---------- MATERIAL SHOWN ----------
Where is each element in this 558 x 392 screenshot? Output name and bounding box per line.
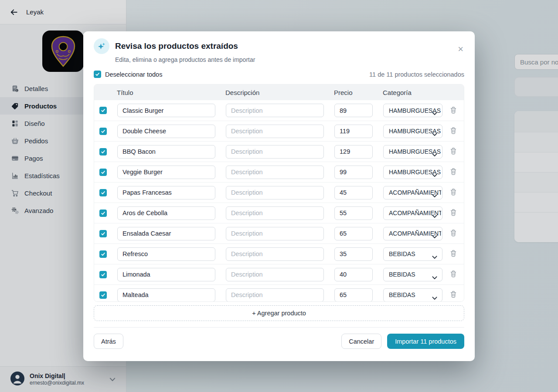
price-input[interactable] bbox=[334, 104, 373, 117]
review-products-modal: Revisa los productos extraídos Edita, el… bbox=[83, 31, 475, 361]
chevron-down-icon bbox=[432, 212, 437, 220]
description-input[interactable] bbox=[226, 186, 324, 199]
category-select[interactable]: BEBIDAS bbox=[383, 288, 442, 302]
chevron-down-icon bbox=[432, 109, 437, 117]
row-checkbox[interactable] bbox=[99, 291, 107, 299]
price-input[interactable] bbox=[334, 125, 373, 138]
chevron-down-icon bbox=[432, 253, 437, 261]
column-descripcion: Descripción bbox=[225, 89, 334, 96]
modal-title: Revisa los productos extraídos bbox=[115, 38, 255, 54]
delete-row-button[interactable] bbox=[449, 228, 458, 239]
chevron-down-icon bbox=[432, 274, 437, 281]
delete-row-button[interactable] bbox=[449, 126, 458, 136]
row-checkbox[interactable] bbox=[99, 128, 107, 135]
description-input[interactable] bbox=[226, 247, 324, 261]
delete-row-button[interactable] bbox=[449, 269, 458, 280]
price-input[interactable] bbox=[334, 268, 373, 281]
title-input[interactable] bbox=[117, 104, 215, 117]
column-precio: Precio bbox=[334, 89, 383, 96]
import-button[interactable]: Importar 11 productos bbox=[387, 334, 464, 349]
column-categoria: Categoría bbox=[383, 89, 412, 96]
row-checkbox[interactable] bbox=[99, 169, 107, 176]
trash-icon bbox=[450, 270, 457, 279]
title-input[interactable] bbox=[117, 247, 215, 261]
delete-row-button[interactable] bbox=[449, 146, 458, 157]
description-input[interactable] bbox=[226, 206, 324, 220]
row-checkbox[interactable] bbox=[99, 250, 107, 258]
product-row: ACOMPAÑAMIENTOS bbox=[94, 223, 464, 243]
product-row: BEBIDAS bbox=[94, 243, 464, 264]
category-select[interactable]: BEBIDAS bbox=[383, 247, 442, 261]
description-input[interactable] bbox=[226, 288, 324, 302]
title-input[interactable] bbox=[117, 145, 215, 159]
chevron-down-icon bbox=[432, 130, 437, 138]
category-select[interactable]: HAMBURGUESAS bbox=[383, 166, 442, 179]
delete-row-button[interactable] bbox=[449, 290, 458, 300]
title-input[interactable] bbox=[117, 166, 215, 179]
description-input[interactable] bbox=[226, 268, 324, 281]
price-input[interactable] bbox=[334, 227, 373, 240]
trash-icon bbox=[450, 291, 457, 299]
product-row: HAMBURGUESAS bbox=[94, 100, 464, 121]
product-row: HAMBURGUESAS bbox=[94, 141, 464, 162]
delete-row-button[interactable] bbox=[449, 208, 458, 218]
description-input[interactable] bbox=[226, 104, 324, 117]
trash-icon bbox=[450, 188, 457, 197]
product-row: HAMBURGUESAS bbox=[94, 162, 464, 182]
deselect-all-checkbox[interactable]: Deseleccionar todos bbox=[94, 71, 162, 78]
description-input[interactable] bbox=[226, 125, 324, 138]
title-input[interactable] bbox=[117, 186, 215, 199]
category-select[interactable]: HAMBURGUESAS bbox=[383, 125, 442, 138]
title-input[interactable] bbox=[117, 125, 215, 138]
trash-icon bbox=[450, 250, 457, 258]
description-input[interactable] bbox=[226, 145, 324, 159]
description-input[interactable] bbox=[226, 227, 324, 240]
product-row: HAMBURGUESAS bbox=[94, 121, 464, 141]
deselect-all-label: Deseleccionar todos bbox=[105, 71, 162, 78]
category-select[interactable]: ACOMPAÑAMIENTOS bbox=[383, 227, 442, 240]
chevron-down-icon bbox=[432, 171, 437, 179]
trash-icon bbox=[450, 229, 457, 238]
price-input[interactable] bbox=[334, 288, 373, 302]
row-checkbox[interactable] bbox=[99, 148, 107, 155]
delete-row-button[interactable] bbox=[449, 167, 458, 177]
row-checkbox[interactable] bbox=[99, 271, 107, 278]
row-checkbox[interactable] bbox=[99, 210, 107, 217]
title-input[interactable] bbox=[117, 288, 215, 302]
trash-icon bbox=[450, 209, 457, 217]
category-select[interactable]: ACOMPAÑAMIENTOS bbox=[383, 186, 442, 199]
column-titulo: Título bbox=[117, 89, 225, 96]
category-select[interactable]: HAMBURGUESAS bbox=[383, 145, 442, 159]
price-input[interactable] bbox=[334, 166, 373, 179]
title-input[interactable] bbox=[117, 268, 215, 281]
title-input[interactable] bbox=[117, 227, 215, 240]
product-row: ACOMPAÑAMIENTOS bbox=[94, 182, 464, 203]
cancel-button[interactable]: Cancelar bbox=[341, 334, 381, 349]
back-button[interactable]: Atrás bbox=[94, 334, 123, 349]
trash-icon bbox=[450, 168, 457, 176]
chevron-down-icon bbox=[432, 233, 437, 240]
add-product-button[interactable]: + Agregar producto bbox=[94, 305, 464, 321]
category-select[interactable]: HAMBURGUESAS bbox=[383, 104, 442, 117]
selection-count: 11 de 11 productos seleccionados bbox=[369, 71, 464, 78]
price-input[interactable] bbox=[334, 247, 373, 261]
price-input[interactable] bbox=[334, 145, 373, 159]
category-select[interactable]: ACOMPAÑAMIENTOS bbox=[383, 206, 442, 220]
description-input[interactable] bbox=[226, 166, 324, 179]
close-icon[interactable]: × bbox=[458, 44, 463, 54]
delete-row-button[interactable] bbox=[449, 249, 458, 259]
price-input[interactable] bbox=[334, 206, 373, 220]
sparkles-icon bbox=[94, 38, 109, 54]
delete-row-button[interactable] bbox=[449, 105, 458, 116]
delete-row-button[interactable] bbox=[449, 187, 458, 198]
category-select[interactable]: BEBIDAS bbox=[383, 268, 442, 281]
price-input[interactable] bbox=[334, 186, 373, 199]
trash-icon bbox=[450, 147, 457, 156]
row-checkbox[interactable] bbox=[99, 189, 107, 196]
modal-subtitle: Edita, elimina o agrega productos antes … bbox=[115, 56, 255, 63]
row-checkbox[interactable] bbox=[99, 230, 107, 237]
row-checkbox[interactable] bbox=[99, 107, 107, 114]
product-row: ACOMPAÑAMIENTOS bbox=[94, 203, 464, 223]
table-header: Título Descripción Precio Categoría bbox=[94, 84, 464, 100]
title-input[interactable] bbox=[117, 206, 215, 220]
----------
> _AIM OF THE EXERCISE_:
Every entry above is to be printed again exactly, pictures omitted.

> _TASK RESULT_:
Where is each element in this 558 x 392 screenshot? Output name and bounding box per line.
price-input[interactable] bbox=[334, 104, 373, 117]
review-products-modal: Revisa los productos extraídos Edita, el… bbox=[83, 31, 475, 361]
chevron-down-icon bbox=[432, 212, 437, 220]
description-input[interactable] bbox=[226, 186, 324, 199]
category-select[interactable]: BEBIDAS bbox=[383, 288, 442, 302]
chevron-down-icon bbox=[432, 109, 437, 117]
row-checkbox[interactable] bbox=[99, 291, 107, 299]
price-input[interactable] bbox=[334, 125, 373, 138]
chevron-down-icon bbox=[432, 253, 437, 261]
column-descripcion: Descripción bbox=[225, 89, 334, 96]
modal-title: Revisa los productos extraídos bbox=[115, 38, 255, 54]
delete-row-button[interactable] bbox=[449, 228, 458, 239]
chevron-down-icon bbox=[432, 274, 437, 281]
delete-row-button[interactable] bbox=[449, 126, 458, 136]
row-checkbox[interactable] bbox=[99, 128, 107, 135]
description-input[interactable] bbox=[226, 247, 324, 261]
delete-row-button[interactable] bbox=[449, 269, 458, 280]
price-input[interactable] bbox=[334, 268, 373, 281]
title-input[interactable] bbox=[117, 104, 215, 117]
column-precio: Precio bbox=[334, 89, 383, 96]
import-button[interactable]: Importar 11 productos bbox=[387, 334, 464, 349]
column-categoria: Categoría bbox=[383, 89, 412, 96]
row-checkbox[interactable] bbox=[99, 169, 107, 176]
trash-icon bbox=[450, 270, 457, 279]
title-input[interactable] bbox=[117, 247, 215, 261]
delete-row-button[interactable] bbox=[449, 146, 458, 157]
description-input[interactable] bbox=[226, 206, 324, 220]
row-checkbox[interactable] bbox=[99, 250, 107, 258]
product-row: ACOMPAÑAMIENTOS bbox=[94, 223, 464, 243]
product-row: BEBIDAS bbox=[94, 243, 464, 264]
category-select[interactable]: BEBIDAS bbox=[383, 247, 442, 261]
description-input[interactable] bbox=[226, 288, 324, 302]
title-input[interactable] bbox=[117, 145, 215, 159]
chevron-down-icon bbox=[432, 130, 437, 138]
category-select[interactable]: HAMBURGUESAS bbox=[383, 166, 442, 179]
delete-row-button[interactable] bbox=[449, 290, 458, 300]
title-input[interactable] bbox=[117, 166, 215, 179]
description-input[interactable] bbox=[226, 268, 324, 281]
price-input[interactable] bbox=[334, 227, 373, 240]
trash-icon bbox=[450, 291, 457, 299]
product-row: HAMBURGUESAS bbox=[94, 100, 464, 121]
product-row: HAMBURGUESAS bbox=[94, 141, 464, 162]
delete-row-button[interactable] bbox=[449, 208, 458, 218]
description-input[interactable] bbox=[226, 104, 324, 117]
trash-icon bbox=[450, 188, 457, 197]
product-row: HAMBURGUESAS bbox=[94, 162, 464, 182]
deselect-all-checkbox[interactable]: Deseleccionar todos bbox=[94, 71, 162, 78]
description-input[interactable] bbox=[226, 125, 324, 138]
title-input[interactable] bbox=[117, 186, 215, 199]
category-select[interactable]: HAMBURGUESAS bbox=[383, 125, 442, 138]
title-input[interactable] bbox=[117, 125, 215, 138]
trash-icon bbox=[450, 250, 457, 258]
description-input[interactable] bbox=[226, 145, 324, 159]
description-input[interactable] bbox=[226, 227, 324, 240]
product-row: HAMBURGUESAS bbox=[94, 121, 464, 141]
deselect-all-label: Deseleccionar todos bbox=[105, 71, 162, 78]
category-select[interactable]: ACOMPAÑAMIENTOS bbox=[383, 227, 442, 240]
chevron-down-icon bbox=[432, 171, 437, 179]
trash-icon bbox=[450, 229, 457, 238]
price-input[interactable] bbox=[334, 288, 373, 302]
row-checkbox[interactable] bbox=[99, 148, 107, 155]
delete-row-button[interactable] bbox=[449, 167, 458, 177]
row-checkbox[interactable] bbox=[99, 271, 107, 278]
row-checkbox[interactable] bbox=[99, 210, 107, 217]
title-input[interactable] bbox=[117, 288, 215, 302]
trash-icon bbox=[450, 209, 457, 217]
category-select[interactable]: ACOMPAÑAMIENTOS bbox=[383, 186, 442, 199]
column-titulo: Título bbox=[117, 89, 225, 96]
category-select[interactable]: HAMBURGUESAS bbox=[383, 145, 442, 159]
price-input[interactable] bbox=[334, 166, 373, 179]
title-input[interactable] bbox=[117, 268, 215, 281]
title-input[interactable] bbox=[117, 227, 215, 240]
product-row: ACOMPAÑAMIENTOS bbox=[94, 182, 464, 203]
cancel-button[interactable]: Cancelar bbox=[341, 334, 381, 349]
back-button[interactable]: Atrás bbox=[94, 334, 123, 349]
trash-icon bbox=[450, 168, 457, 176]
chevron-down-icon bbox=[432, 233, 437, 240]
add-product-button[interactable]: + Agregar producto bbox=[94, 305, 464, 321]
category-select[interactable]: HAMBURGUESAS bbox=[383, 104, 442, 117]
selection-count: 11 de 11 productos seleccionados bbox=[369, 71, 464, 78]
price-input[interactable] bbox=[334, 247, 373, 261]
price-input[interactable] bbox=[334, 145, 373, 159]
category-select[interactable]: ACOMPAÑAMIENTOS bbox=[383, 206, 442, 220]
description-input[interactable] bbox=[226, 166, 324, 179]
close-icon[interactable]: × bbox=[458, 44, 463, 54]
delete-row-button[interactable] bbox=[449, 249, 458, 259]
price-input[interactable] bbox=[334, 206, 373, 220]
sparkles-icon bbox=[94, 38, 109, 54]
delete-row-button[interactable] bbox=[449, 105, 458, 116]
delete-row-button[interactable] bbox=[449, 187, 458, 198]
category-select[interactable]: BEBIDAS bbox=[383, 268, 442, 281]
price-input[interactable] bbox=[334, 186, 373, 199]
trash-icon bbox=[450, 147, 457, 156]
row-checkbox[interactable] bbox=[99, 189, 107, 196]
modal-subtitle: Edita, elimina o agrega productos antes … bbox=[115, 56, 255, 63]
row-checkbox[interactable] bbox=[99, 230, 107, 237]
row-checkbox[interactable] bbox=[99, 107, 107, 114]
product-row: ACOMPAÑAMIENTOS bbox=[94, 203, 464, 223]
table-header: Título Descripción Precio Categoría bbox=[94, 84, 464, 100]
title-input[interactable] bbox=[117, 206, 215, 220]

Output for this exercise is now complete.